One more thing to note is that attention heads are often polyfunctional and input-dependent. Although below, I assign a role to head, but that is only for learning purpose.
Head 0 (Left):
This head appears to be doing simple positional bookkeeping. There is a perfect bright green diagonal running from top-left to bottom-right. Everything else is dark red (near 0 attention). So each token is almost exclusively attending to itself. It preserves each token’s representation through the layer without mixing context from other tokens. It acts like a “skip connection” through the attention layer and maintains token identity.
Head 5 (Middle):
As compared to head 0, this one has more diffused patterns (oranges and light red spread out). It has no clear diagonal thus weak self-attention, while attention is more distributed across token. Remember that attention head need not to be specialized.
- “always → “so”
- “paris” → “french”
We can hypothesize this head spreads attention broadly to integrate context from the full sentence. It builds holistic understanding (not just local patterns) and likely creates sentence-level representations
Head 10 (Right):
This head is more selective than Head 5 (more dark red). It has specific connections light up (yellowish and green spots in strategic places)
- “paris” → “french”
- “french” → “paris”
- “she” → “emily”
- “french” → “lessons”
- “took” → “lessons”
We can hypothesize this head finds meaningful semantic relationships between concepts.

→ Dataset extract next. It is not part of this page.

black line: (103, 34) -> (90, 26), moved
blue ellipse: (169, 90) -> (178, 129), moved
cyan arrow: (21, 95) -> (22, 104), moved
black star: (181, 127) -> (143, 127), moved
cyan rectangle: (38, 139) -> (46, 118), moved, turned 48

The big idea: Multi-head attention is like having many different experts analyzing the same sentence: a grammarian, a semanticist, a position tracker, etc. The final understanding combines all their insights! This diversity of multi-head attention makes it amazingly powerful.
Conclusion
We can summarize our key learnings:
Attention is a learned lookup mechanism
When we see “paris” attending to “french” it was not programmed explicitly. The model learned this geographic-linguistic connection from reading millions of sentences during pre-training.

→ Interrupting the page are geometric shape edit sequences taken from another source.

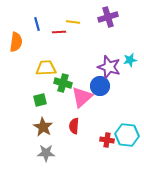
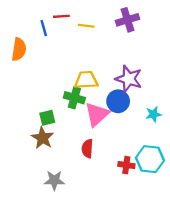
red line: (59, 32) -> (61, 16), moved
cyan star: (130, 60) -> (153, 114), moved
yellow trapezoid: (46, 68) -> (86, 80), moved
brown star: (43, 127) -> (42, 138), moved

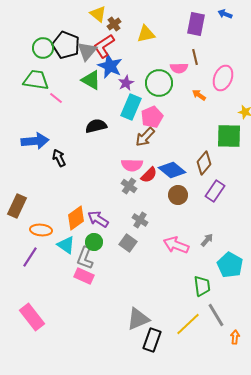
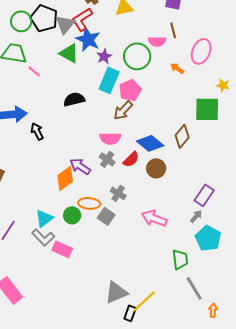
red semicircle: (149, 175) -> (131, 159), moved
purple rectangle: (215, 191) -> (204, 195), moved
orange diamond: (76, 218) -> (65, 178), moved
purple arrow: (98, 219) -> (80, 166), moved
orange ellipse: (41, 230) -> (89, 203), moved
gray arrow: (207, 240) -> (196, 216), moved
cyan triangle: (66, 245) -> (44, 218), turned 48
gray L-shape: (85, 258) -> (43, 237), moved, turned -65
yellow line: (188, 324) -> (144, 301), moved
black rectangle: (152, 340) -> (130, 313), size x0.7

The Attention Mechanism (Q, K, V)
- Attention computes three things for each token:
- Query (Q): “What am I looking for?”
- Key (K): “What do I represent?”
- Value (V): “What information do I carry?”
The formula:
\[\text{Attention}(Q, K, V) = \text{softmax}\left(\frac{Q K^T}{\sqrt{d_k}}\right) V\]We saw how the formula works and how it is used to compute the attention matrix.
- In practice:
- Q·K^T: Compare queries to keys (compatibility scores)

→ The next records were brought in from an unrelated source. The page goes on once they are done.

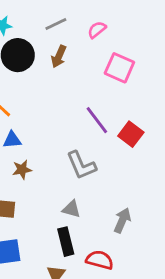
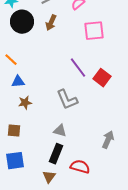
pink square: (119, 68) -> (94, 31), turned -30
gray arrow: (122, 220) -> (108, 140), moved
black rectangle: (66, 242) -> (56, 154), turned 36

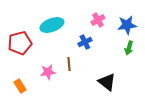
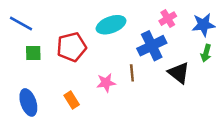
blue cross: (85, 42) -> (152, 46), size x1.6
black triangle: (107, 82) -> (179, 73), moved

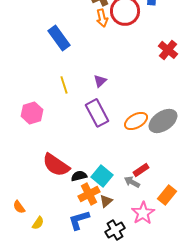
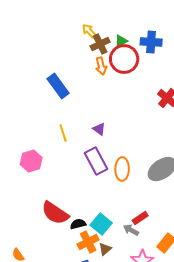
purple triangle: (100, 81) -> (99, 129), turned -40
orange ellipse: (136, 121) -> (122, 169), moved, turned -60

- Scaling: Prevent softmax saturation
- Softmax: Convert to probabilities
- ·V: Weighted sum of values
Multi-Head Attention = Multiple Specialists
We saw how different heads learn completely different concepts and bring different perspectives on the same token connections.
Heads are multi-talented
Attention heads are not rigidly specialized. A semantic head may also learn useful positional patterns and vice versa. Model optimizes for one thing: to minimize loss. Heads learn whatever combination of patterns achieves this. This flexibility makes transformers adaptable through fine-tuning!